01.06.19 Publication:

This was supposed to be the year of the global economic slowdown, led by the United
States and Europe. More than 10 years after those regions’ recovery from the 2008 financial
crisis began, it looked to be time for a recession or slowdown, especially with a trade war
under way between the world’s two largest economies, the United States and China. So the
big surprise of 2019 is that the slowdown has not really happened.

One main reason for the surprise is that a central part of the logic behind the idea
that a slowdown or recession must be imminent was mistaken. It was based on the
experience of other slowdowns and recessions during the postwar era. But conditions today
are different, because the 2008 financial crisis has made them different.

Previous postwar slowdowns took place when rising price inflation forced central
banks to raise interest rates sharply. This raised borrowing costs for the private sector,
including households, and sometimes caused difficulties for banks as default rates by their
borrowers typically rose. Thus, an economy that had been over-heating, with demand
growing more rapidly than the productive capacity of the economy could cope with, had to
be cooled down, deliberately. Sometimes this happened in a smooth way, sometimes not.

Admittedly, last year the Federal Reserve Board in the United States has been raising
its interest rates and its counterpart in Europe’s euro zone, the European Central Bank, has
announced that it is ending its programme of direct expansion of the supply of money
through quantitative easing. So some cooling down has been taking place.

Yet these actions have not been made in response to rising price inflation, unlike in
the past. In America’s case, the Fed’s interest rate rises during 2018 were a response to a
tightening labour market but there had been no evidence of upward pressure on wages. In
Europe’s case, unemployment has fallen but is still high at 6% in the euro zone, with levels
of 10% or higher in France, Italy, Spain and Greece.

In truth, these moves to tighten monetary policy slightly represent efforts to begin a
process of normalisation of financial conditions. Low and often negative interest rates have
produced considerable distortions in financial markets, a problem with which Japan and
Japanese corporations are highly familiar. But such moderate efforts at normalisation can
easily be paused or even reversed. That is what the Federal Reserve is doing now.

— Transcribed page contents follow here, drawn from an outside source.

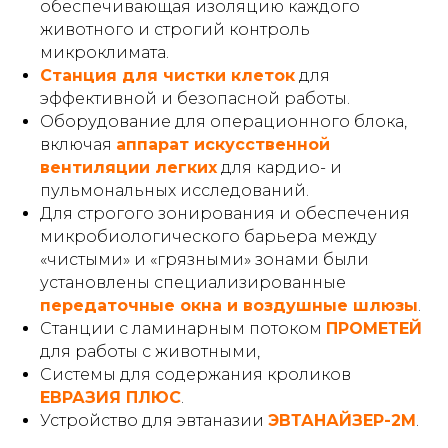
обеспечивающая изоляцию каждого
животного и строгий контроль
микроклимата.
Станция для чистки клеток
для
эффективной и безопасной работы.
Оборудование для операционного блока,
включая
аппарат искусственной
вентиляции легких
для кардио- и
пульмональных исследований.
Для строгого зонирования и обеспечения
микробиологического барьера между
«чистыми» и «грязными» зонами были
установлены специализированные
передаточные окна и воздушные шлюзы
.
Cтанции с ламинарным потоком
ПРОМЕТЕЙ
для работы с животными,
Cистемы для содержания кроликов
ЕВРАЗИЯ ПЛЮС
.
Устройство для эвтаназии
ЭВТАНАЙЗЕР-2М
.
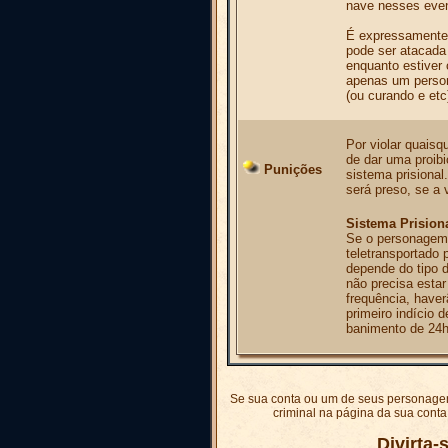
nave nesses even
É expressamente 
pode ser atacad
enquanto estiver
apenas um person
(ou curando e etc
Por violar quaisq
de dar uma proibi
Punições
sistema prisional.
será preso, se a 
Sistema Prision
Se o personagem 
teletransportado 
depende do tipo 
não precisa estar
frequência, have
primeiro indício 
banimento de 24h
Se sua conta ou um de seus personagen
criminal na página da sua conta
Divirta-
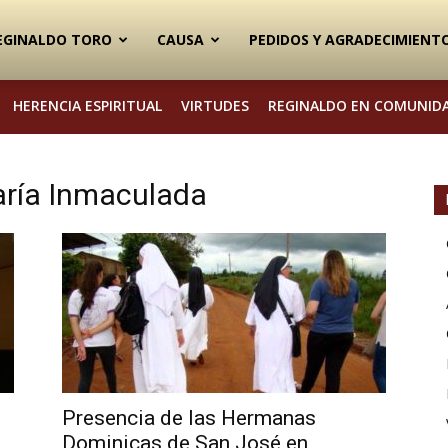
EGINALDO TORO
CAUSA
PEDIDOS Y AGRADECIMIENT
HERENCIA ESPIRITUAL
VIRTUDES
REGINALDO EN COMUNID
aría Inmaculada
Presencia de las Hermanas
Dominicas de San José en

In both Europe and the United States, there remains quite a lot of slack in the
economy and so plenty of scope for further growth. Labour-force participation rates in the
United States, which have been fluctuating around 65% of 15-64-year-olds, are far below
levels in Japan or Western Europe. High unemployment in Europe is also accompanied by
unusually large numbers of workers on part-time and short-term contracts. So the likelihood
of inflation is low. Brexit is a source of uncertainty, but most firms have made their
preparations for it already.

This abundance of spare capacity is the likely explanation for why economic activity
on both sides of the Atlantic has been stronger in the first four months of 2019 than many
forecasters had expected. Moreover, the Chinese economy, which has a noticeable effect
on manufacturing and capital-goods exporters such as Germany and Italy, has also                                                      rebounded in recent months, thanks to the relaxation of Chinese government restrictions                                                          and some new stimulus to lending.

The question, of course, is what these rebounds mean for the rest of 2019 and for
2020. What they in particular mean is that neither of the big negative factors of rising
central bank interest rates or the US-China trade war has proved powerful enough to cause
a proper recession or stagnation.

Even though new, more aggressive tariff hostilities have now broken out between the US
and China, we can expect the trade war to remain an important but marginal factor in the
global economy. It is and has been a negative force, but not decisively so. Official interest
rates will likewise have a marginal influence.

Higher oil prices are another potential source of difficulty. America’s decision to
tighten sanctions on Iran have led to a new rise in international crude oil prices. But at
around $70 per barrel for Brent crude, they remain well below the $85 level seen during
late 2018. If they rise back to $85 or more, this will have a contractionary effect on oil-
consuming countries such as Japan and Europe and may dampen US growth as well. Yet
there is no known reason to believe that a new jump in oil prices is likely.

Consequently, I think we can say that the economic outlook for 2019 and 2020 is
quite benign. There will not be spectacular, exciting growth. But neither will there be a
recession. The outlook for business is for quite steady, quite stable growth.